Ya se advierten, por último, algunas conclusiones. Siguiendo a Nietzsche se puede decir, primero, que tanto el "racionalismo" como la religión sobre los que se fundó la civilización occidental, ambos triunfantes sobre movimientos opuestos de la cultura, postulan un mundo verdadero —la razón, el “más allá”— desde donde se sanciona a su vez lo que puede y lo que no puede ser verdad en este mundo platónicamente imperfecto; y segundo, que el sacerdote y el filósofo —o el científico, cancerbero contemporáneo del saber— comparten la similar característica de valerse ambos del mismo látigo para sojuzgar la vida, imponiéndole una ley que castiga sobre la mentira de un fundamento inexistente.


Notas

[i] Aparentemente al contrario de un hipotético hombre nietzscheano que, careciendo de la facultad del olvido, no puede evitar ver en todo un incesante devenir: “un hombre semejante no creería en su propia existencia, no creería en sí, vería todo disolverse en una multitud de puntos móviles, perdería pie en ese fluir del devenir; como el consecuente discípulo de Heráclito, apenas se atreverá a levantar el dedo”, Friedrich Nietzsche, De la utilidad y de los inconvenientes de los estudios históricos para la vida, en http://www.elabedul.net/Documentos/De_la_utilidad.doc, p. 4, consultado el 3 de julio de 2008 (para los detractores de la red recomiendo la excelente versión incluida en la antología de A. Vital (ed.), Ensayistas alemanes [siglos XVIII-XIX], Conaculta, México, 1995).

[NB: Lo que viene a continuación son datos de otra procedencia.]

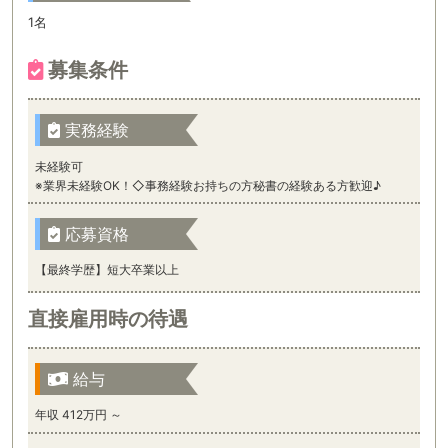
1名
募集条件
実務経験
未経験可
※業界未経験OK！◇事務経験お持ちの方秘書の経験ある方歓迎♪
応募資格
【最終学歴】短大卒業以上
直接雇用時の待遇
給与
年収 412万円 ～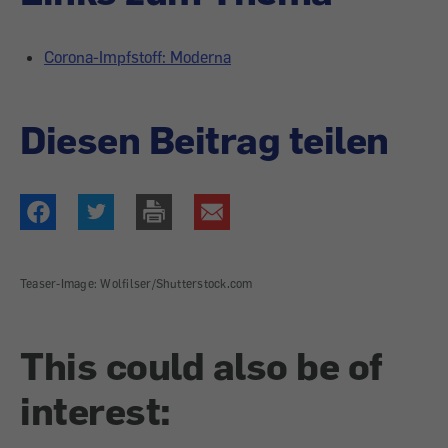
Corona-Impfstoff: Moderna
Diesen Beitrag teilen
Teaser-Image: Wolfilser/Shutterstock.com
This could also be of
interest: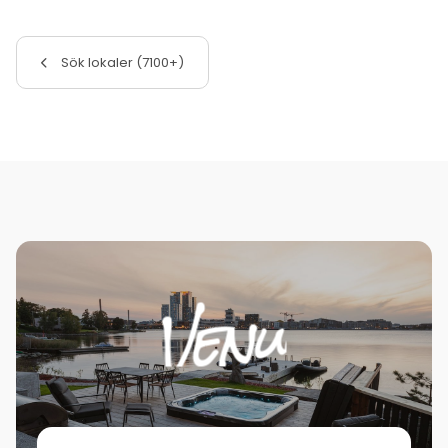
Sök lokaler (7100+)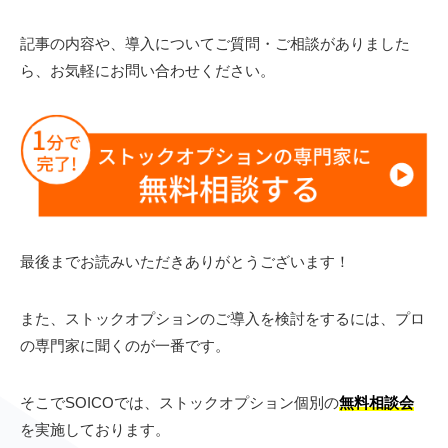
記事の内容や、導入についてご質問・ご相談がありました
ら、お気軽にお問い合わせください。
最後までお読みいただきありがとうございます！
また、ストックオプションのご導入を検討をするには、プロ
の専門家に聞くのが一番です。
そこでSOICOでは、ストックオプション個別の
無料相談会
を実施しております。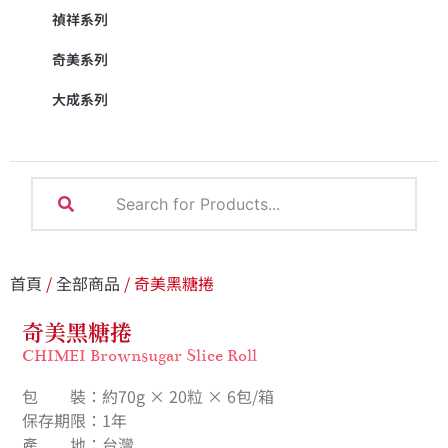
禎祥系列
奇美系列
大成系列
首頁
/
全部商品
/ 奇美黑糖捲
奇美黑糖捲
CHIMEI Brownsugar Slice Roll
包 裝：約70g × 20粒 × 6包/箱
保存期限：1年
產 地：台灣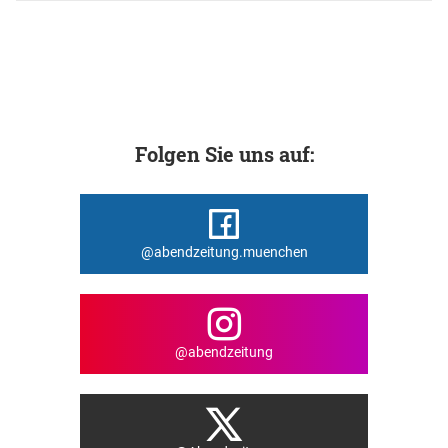
Folgen Sie uns auf:
@abendzeitung.muenchen
@abendzeitung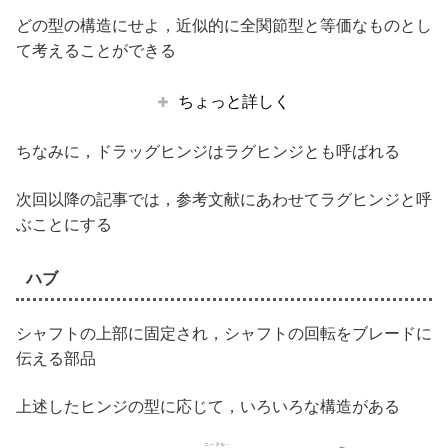
どの型の構造にせよ，近似的に全関節型と等価なものとし
て考えることができる
ちょっと詳しく
ちなみに，ドラッグヒンジはラグヒンジとも呼ばれる
次回以降の記事では，参考文献にあわせてラグヒンジと呼
ぶことにする
ハブ
シャフトの上部に固定され，シャフトの回転をブレードに
伝える部品
上述したヒンジの型に応じて，いろいろな構造がある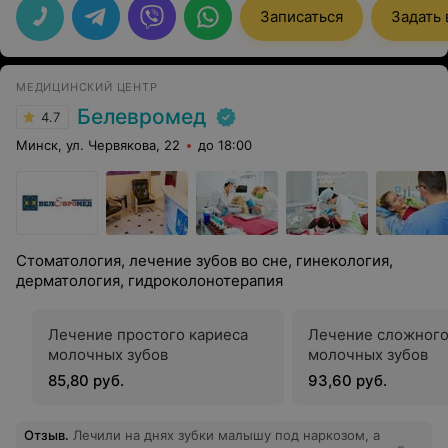
Записаться
Задать
МЕДИЦИНСКИЙ ЦЕНТР
Белевромед
4.7
Минск, ул. Червякова, 22
до 18:00
Стоматология, лечение зубов во сне, гинекология,
дерматология, гидроколонотерапия
Лечение простого кариеса
Лечение сложного
молочных зубов
молочных зубов
85,80 руб.
93,60 руб.
Отзыв
.
Лечили на днях зубки малышу под наркозом, а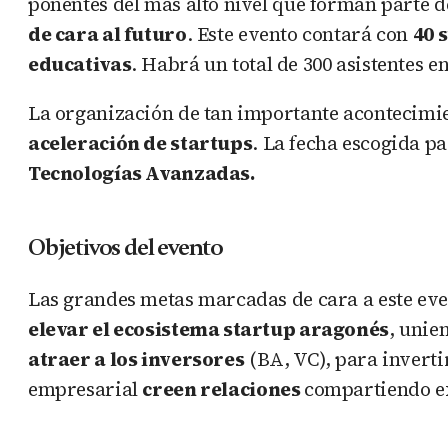
ponentes del más alto nivel que forman parte 
de cara al futuro
. Este evento contará con
40 
educativas
. Habrá un total de 300 asistentes e
La organización de tan importante acontecimie
aceleración de startups
. La fecha escogida pa
Tecnologías Avanzadas.
Objetivos del evento
Las grandes metas marcadas de cara a este even
elevar el ecosistema startup aragonés
, unie
atraer a los inversores
(BA, VC), para invertir
empresarial
creen relaciones
compartiendo ex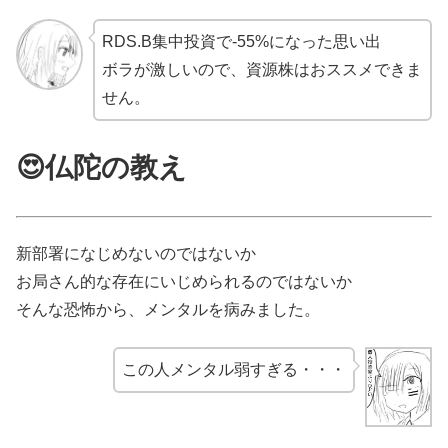
RDS.B集中投資で-55%になった思い出
ボラが激しいので、資源株はおススメできま
せん。
😍仏陀の教え
新部署になじめないのではないか
お局さん的な存在にいじめられるのではないか
そんな恐怖から、メンタルを病みました。
この人メンタル弱すぎる・・・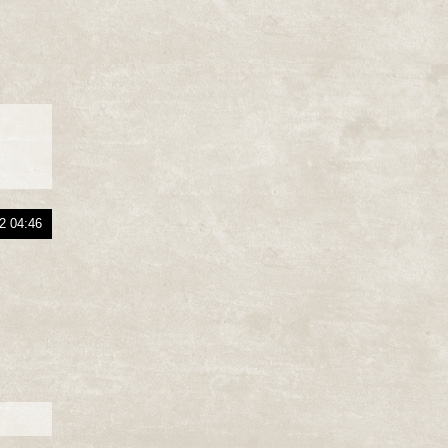
2 04:46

[ii] Parménides, Zenón, Meliso, Heráclito, Fragmentos, Orbis, Barcelona, 1983, p. 54, traducciones de José Antonio Miguez y Luis Farré.

[iii] Ibidem, pp. 122 y ss.

[iv] José Ortega y Gasset, El tema de nuestro tiempo, Tecnos, Madrid, 2002, p. 95.

[v] Friedrich Nietzsche, La voluntad de poderío, Edaf (Biblioteca Edaf 129), Madrid, 1998, p. 107.